A câmera circula pela malha urbana das capitais e registra a atmosfera pré-eleitoral, apontando a objetiva para pessoas comuns de diversas profissões e classes sociais, que, através de depoimentos, tecem comentários e reflexões sobre as perspectivas políticas do país. Assim como em “Rocha que voa”, Eryk desprivilegia a figura do entrevistado em prol de seu discurso, procurando mapear as mais diversas falas sobre o assunto. Em sua forma essencialmente desarrumada, o filme registra a desarticulação das falas de pessoas apanhadas na rua (num discurso simultâneo ao pensamento), e a própria e inerente instabilidade do discurso sobre a política. Afinal, o que é política? O que é democracia? Em seus melhores momentos, “Intervalo clandestino” leva seus personagens a discutirem calorosamente nos limites do quadro.
Apesar de por vezes esbarrar no mero virtuosismo, tornado algumas de suas soluções visuais em muletas circunstanciais, a montagem de Ava Rocha consegue interessantes casamentos/divórcios entre som e imagem, buscando uma aproximação com o fluxo de pensamento, enveredando por uma experiência sensorial. Também me incomoda um pouco a não-intervenção no ato mesmo da entrevista. Mas a opção pelo conflito, pelo debate confere a “Intervalo clandestino” uma urgência ausente em grande parte da produção brasileira recente.

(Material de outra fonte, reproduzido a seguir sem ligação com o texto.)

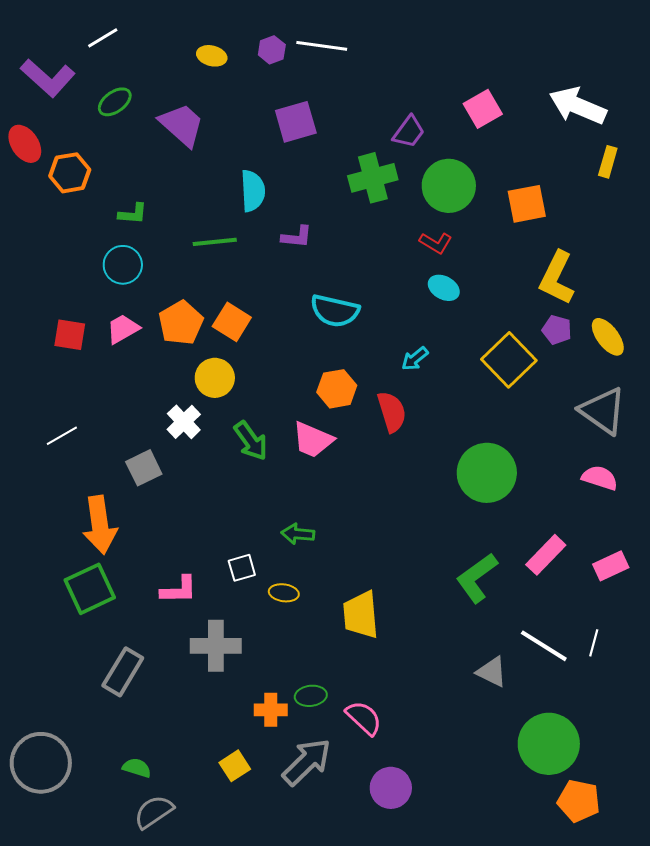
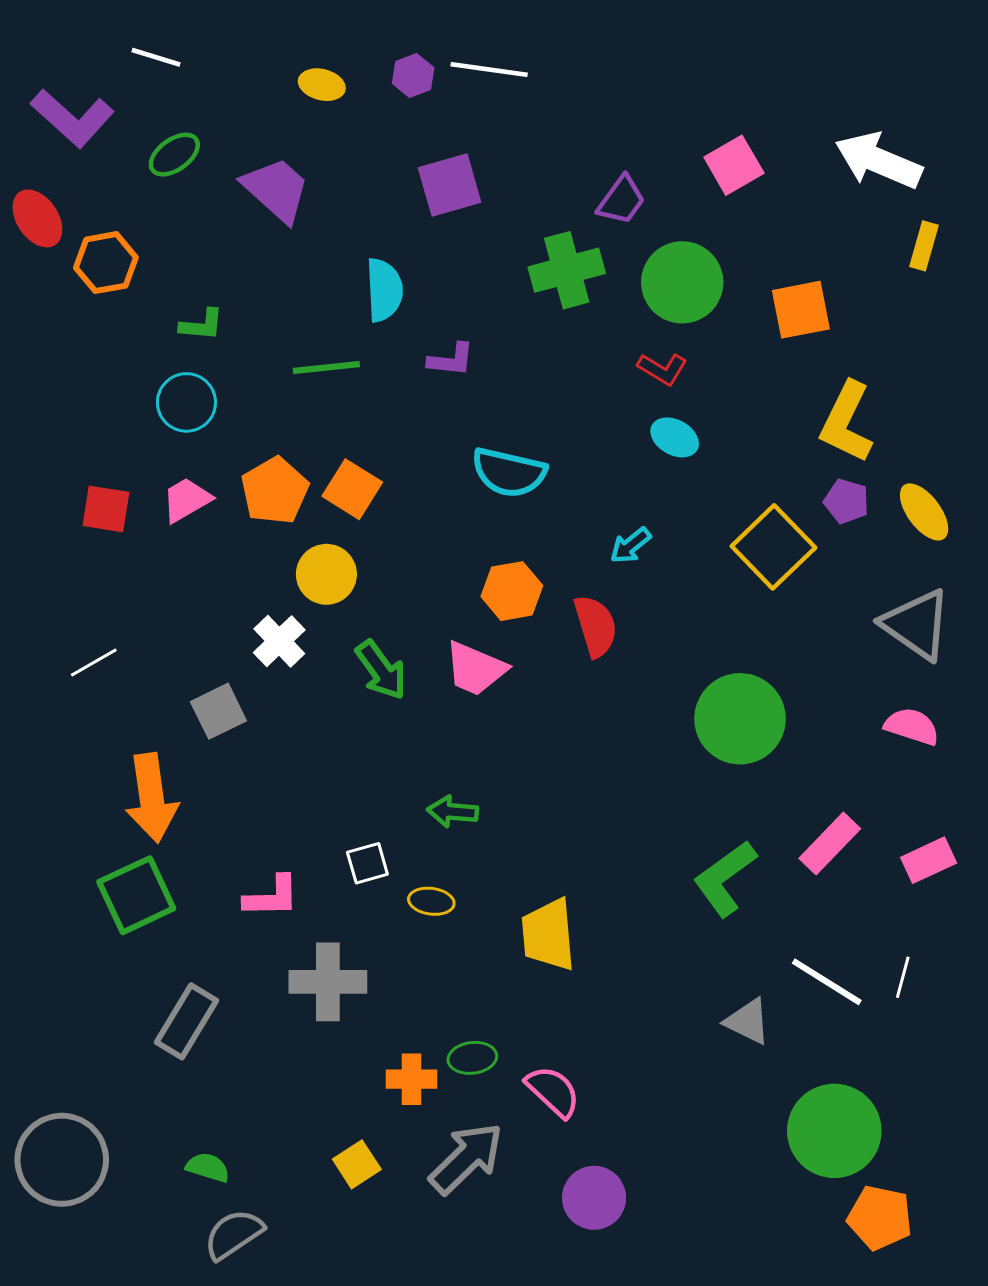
white line: (103, 38) -> (156, 57), turned 48

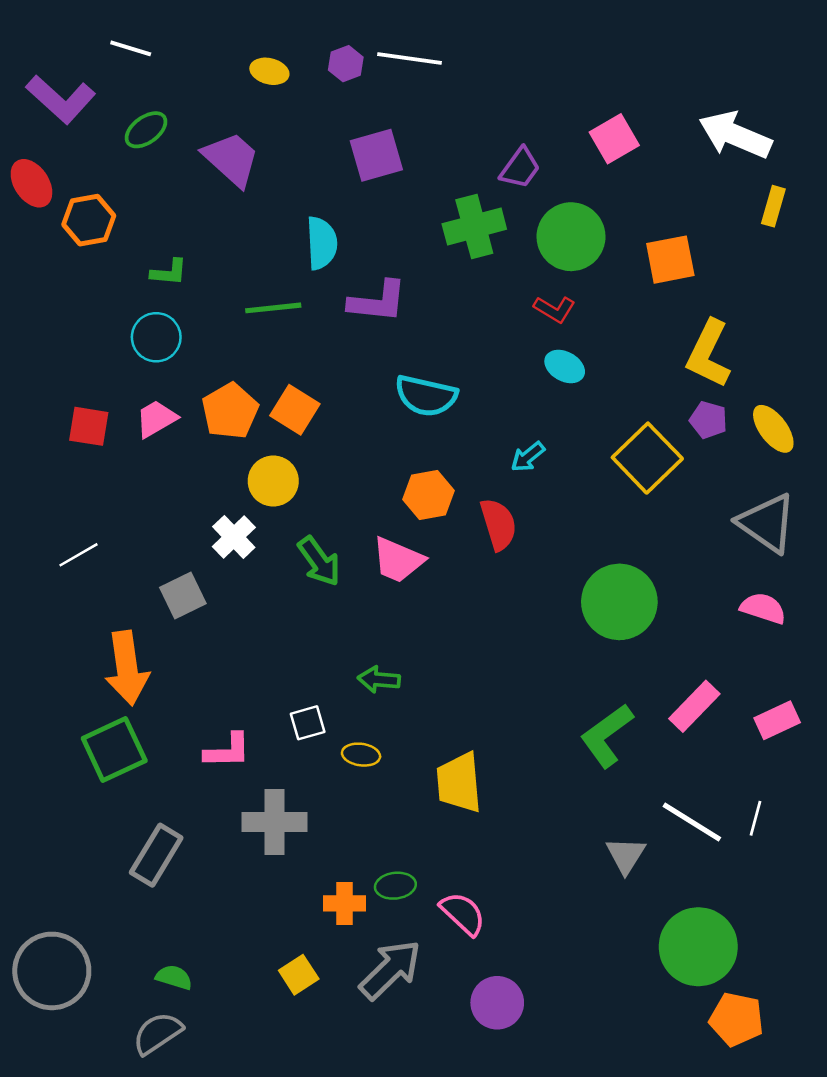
purple L-shape: (451, 360) -> (378, 302), size x1.5
gray triangle: (748, 1021) -> (626, 855), turned 36
gray semicircle: (234, 1234) -> (157, 1033), moved

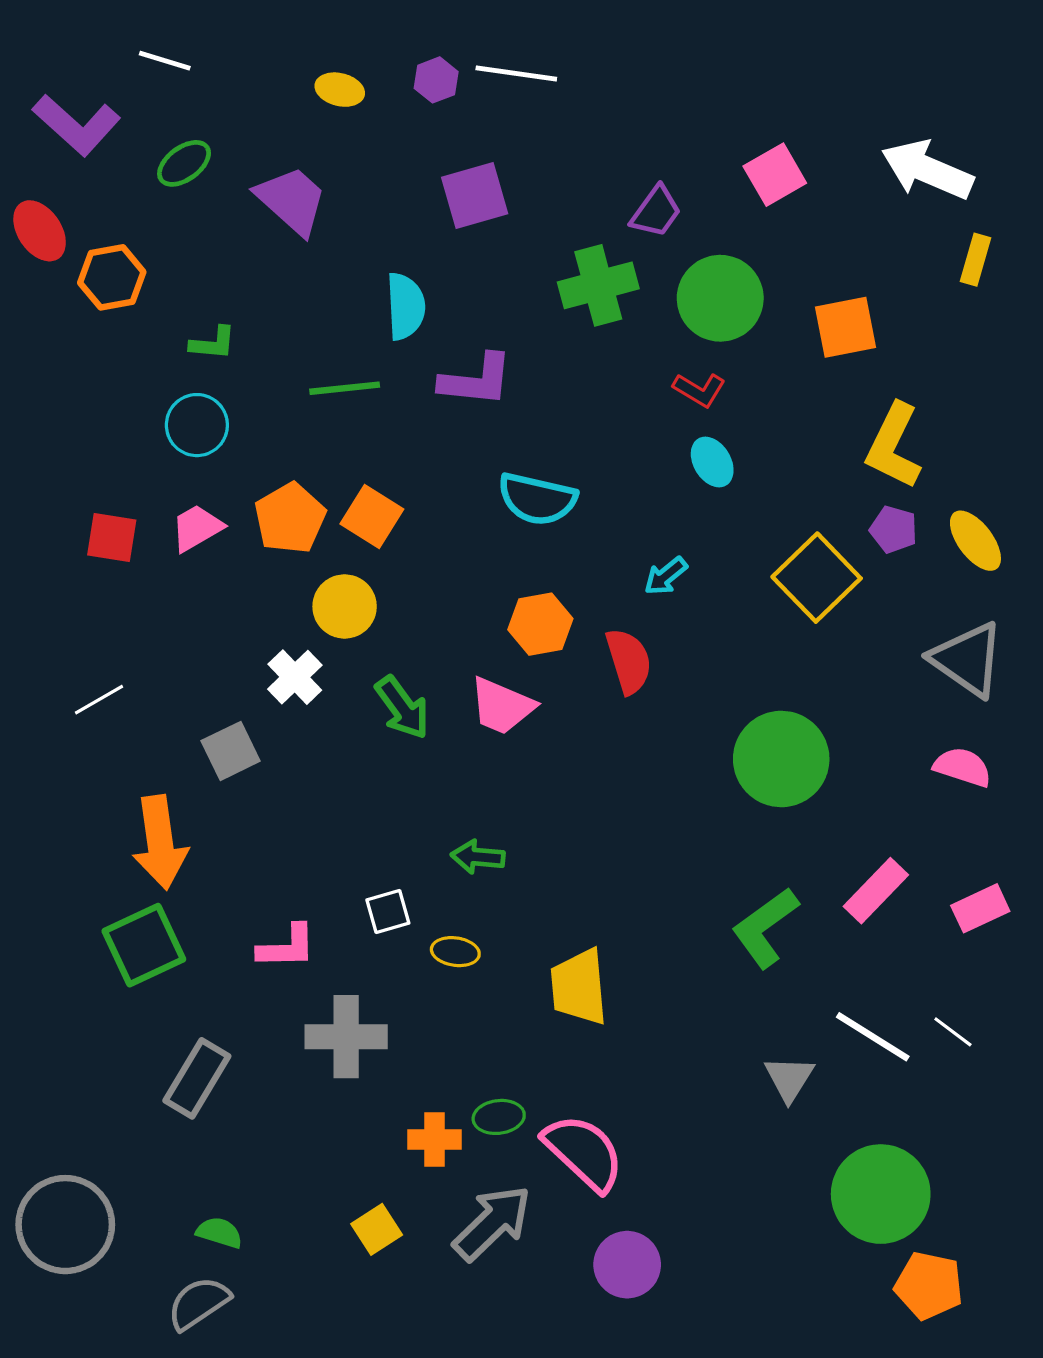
cyan ellipse: (565, 366) -> (712, 462), turned 30
white line: (756, 818) -> (953, 1032), turned -68
pink semicircle: (463, 914) -> (584, 1152), size x1.4

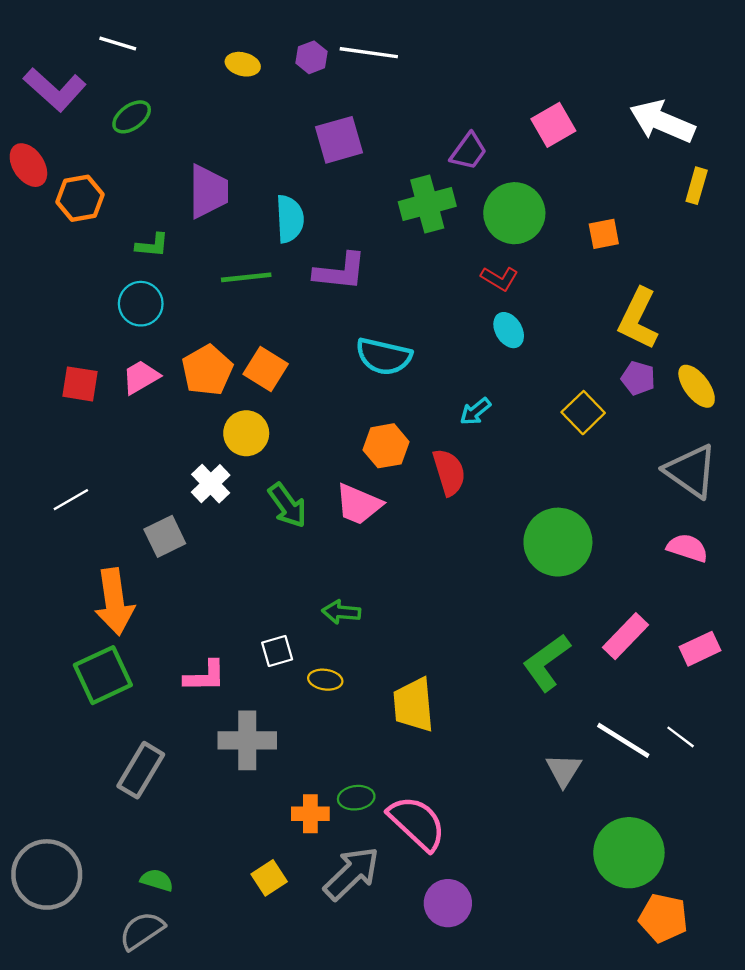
purple trapezoid: (292, 200) -> (208, 191), moved, turned 48
orange square: (845, 327) -> (604, 234), size x0.7
yellow square: (817, 578) -> (583, 413), size x0.7

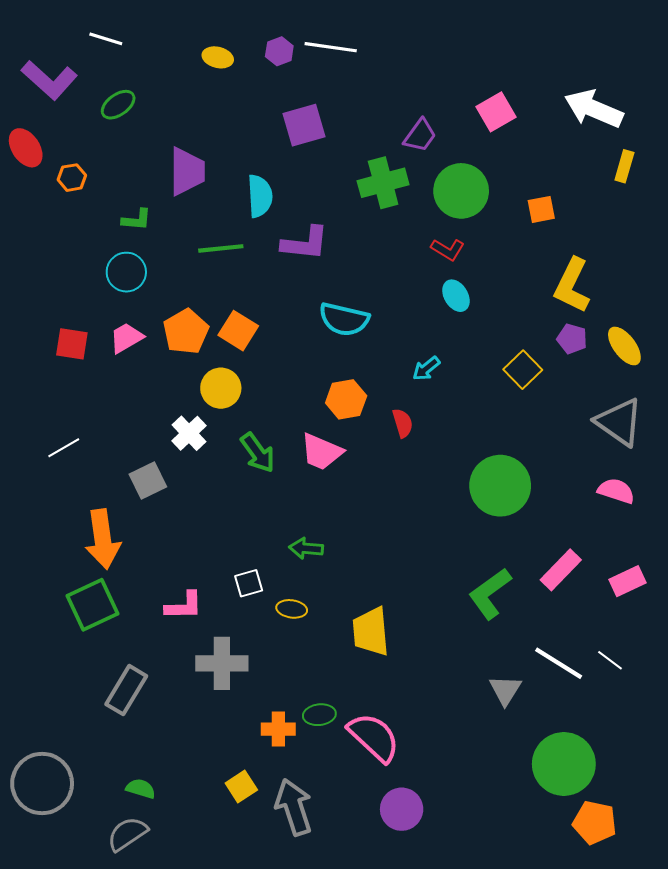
orange hexagon: (80, 198) -> (72, 178), size x0.7
red semicircle: (449, 472) -> (403, 423), size x0.7
gray arrow: (352, 873) -> (294, 807), moved, turned -64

Acho que o Inácio Araújo está certo quando ele diz que "Intervalo Clandestino" é, “em um nível, um filme pré-histórico, que retoma soluções que o cinema brasileiro já usou e gastou em anos passados”. Mas não sei exatamente fazer um juízo de valor sobre isso. No entanto, a observação feita pelo crítico da “Folha” de que o filme seria originalmente fracassado, “trabalho de um cineasta que procura entender uma população pobre da qual está visceralmente separado pela segregação de classe”, ficou comigo. Inácio Araújo tem razão. A primeira seqüência de “Intervalo clandestino” parece alimentar esta interpretação, quando um entrevistado diz: "Não vai passar na TV? Então não adianta filmar. Quase ninguém vê". A voz assegura que, se uma imagem não aparece na TV, é como se ela não existisse. O entrevistado está certo. Os números não mentem – de acordo com algumas estatísticas, uma simples exibição em tv aberta que não chega a 1% de Ibope atinge mais público do que aquele alcançado por 95% dos filmes nacionais lançados esse ano nos cinemas (uma média de 50 mil espectadores). Mas então, se o longa não será exibido na telinha, ele necessariamente se dirige a outras pessoas que não as interpeladas pelo documentarista. Cinema não é mais definitivamente popular. Retornando à seqüência em questão, o cineasta pergunta: "O sr. acha que a gente desiste de fazer o filme?". E ouve a conclusão: "Não. Tem que ter filme também". Porque? Essa pergunta não foi feita, nem respondida. Afinal, o cinema brasileiro atual é uma necessidade nacional ou apenas expressão do desejo de quem dele vive ou tenta viver? Qualquer que seja a resposta, ambas travam diálogos duros com as opções de cinema de “Intervalo clandestino”.